Encoder-only architecture

BERT uses only the transformer’s encoder stack. The encoder processes all input tokens in parallel through layers of self-attention, where each token gathers information from every other token. Because there is no decoder generating output token by token, BERT does not write text in the usual sense. Instead it outputs a rich vector for every input token plus a special [CLS] summary vector. These representations are what downstream tasks build on. This design contrasts with GPT, which is decoder-only and generates text left to right.

Pre-training, fine-tuning, and legacy

BERT popularised the pre-train then fine-tune workflow that now dominates NLP. After expensive pre-training on a massive text corpus, the same model can be fine-tuned on a small labelled dataset for a specific task — sentiment analysis, named entity recognition, question answering — by adding a thin task-specific layer and training briefly. Because BERT already understands language, fine-tuning is cheap and effective. BERT and its descendants (RoBERTa, DistilBERT, ALBERT) became the default for understanding-heavy applications, and they remain widely used in search ranking, classification, and embeddings even as generative models grab the headlines.

The two model sizes and their scale

The original paper released two configurations, and their names are still used as shorthand:

Model	Transformer layers	Hidden size	Attention heads	Parameters
BERT-Base	12	768	12	~110 million
BERT-Large	24	1,024	16	~340 million

Both were pre-trained on the BooksCorpus (~800M words) plus English Wikipedia (~2,500M words). By 2018 standards these were large models; by today’s standards a 340M-parameter encoder is small and cheap to fine-tune, which is precisely why BERT-family models are still deployed at scale where a multi-billion-parameter generative model would be overkill.

Why “bidirectional” was the breakthrough

Earlier context-aware models faced a chicken-and-egg problem: a standard left-to-right language model cannot simply look at both directions at once, because a word would then be able to “see itself” through the future context and prediction becomes trivial. Masked language modelling sidesteps this by hiding the target word entirely, so the model must reconstruct it from surrounding context without ever seeing the answer. This is what let BERT condition every token’s representation on the entire sentence — the single design choice that produced its state-of-the-art results on the GLUE and SQuAD benchmarks in 2018.

Where BERT sits today

BERT is an understanding model, not a generation model, and that distinction still maps cleanly onto real deployment choices:

Use a BERT-family encoder for classification, entity extraction, retrieval/embeddings, re-ranking search results, and semantic similarity — tasks where you feed in text and want a label, a span, or a vector out.
Use a decoder (GPT-family) model when you need to produce fluent text: chat, summarisation, code generation.
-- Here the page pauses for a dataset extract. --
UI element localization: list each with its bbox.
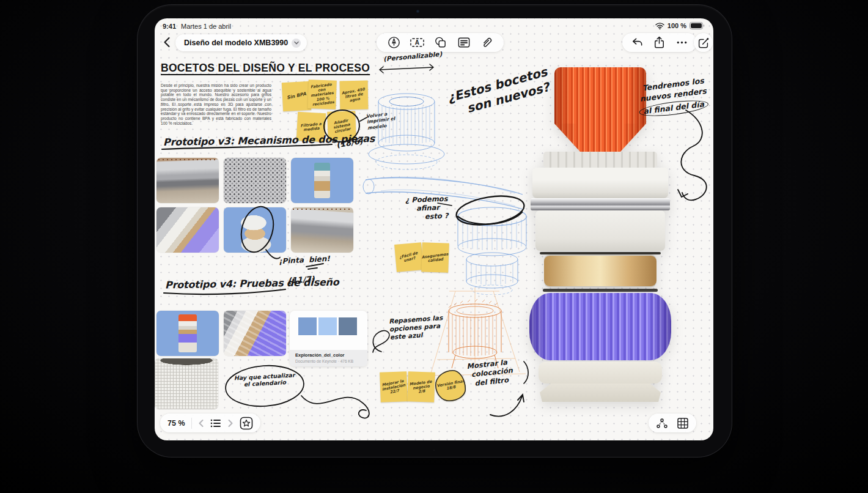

Modern retrieval-augmented and semantic-search systems frequently pair the two — a BERT-style encoder builds the embeddings that find relevant documents, and a decoder writes the answer. Google itself reported using BERT to improve understanding of search queries from 2019 onward.

Where BERT sits in 2026

BERT-style encoders did not disappear when generative LLMs arrived — they moved into the plumbing. Embedding models used for semantic search and RAG retrieval, rerankers, content moderation classifiers, and named-entity extractors are overwhelmingly encoder architectures descended from BERT, because a bidirectional encoder remains cheaper and often more accurate than a generative model for classify-and-score workloads. Knowing the encoder / decoder distinction is still the fastest way to predict which architecture a production NLP task actually needs.

Sources

Devlin et al., “BERT: Pre-training of Deep Bidirectional Transformers for Language Understanding” (2018) — the original paper.
Google — “Understanding searches better than ever before” (2019) — BERT in Google Search.
Liu et al., “RoBERTa: A Robustly Optimized BERT Pretraining Approach” (2019) — which dropped NSP and improved results.